Exercise:
If "calea" shows up in a line of the material, return that line.

Data extract:
== Segment start ==
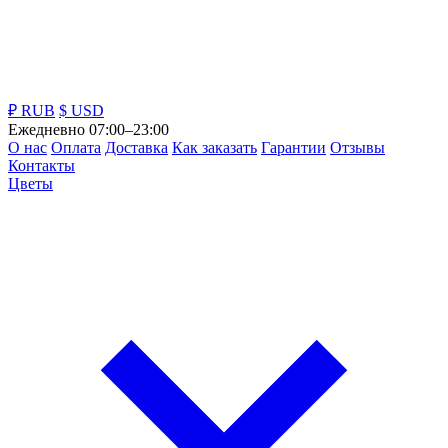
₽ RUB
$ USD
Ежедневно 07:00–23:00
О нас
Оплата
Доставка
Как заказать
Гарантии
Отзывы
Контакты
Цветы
== Segment end ==
== Segment start ==
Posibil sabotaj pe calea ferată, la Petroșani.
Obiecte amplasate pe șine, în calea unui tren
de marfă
== Segment end ==
== Segment start ==
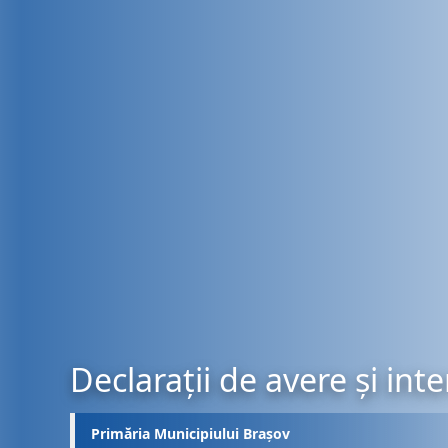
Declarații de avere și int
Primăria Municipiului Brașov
== Segment end ==
Output for this exercise:
Posibil sabotaj pe calea ferată, la Petroșani.
Obiecte amplasate pe șine, în calea unui tren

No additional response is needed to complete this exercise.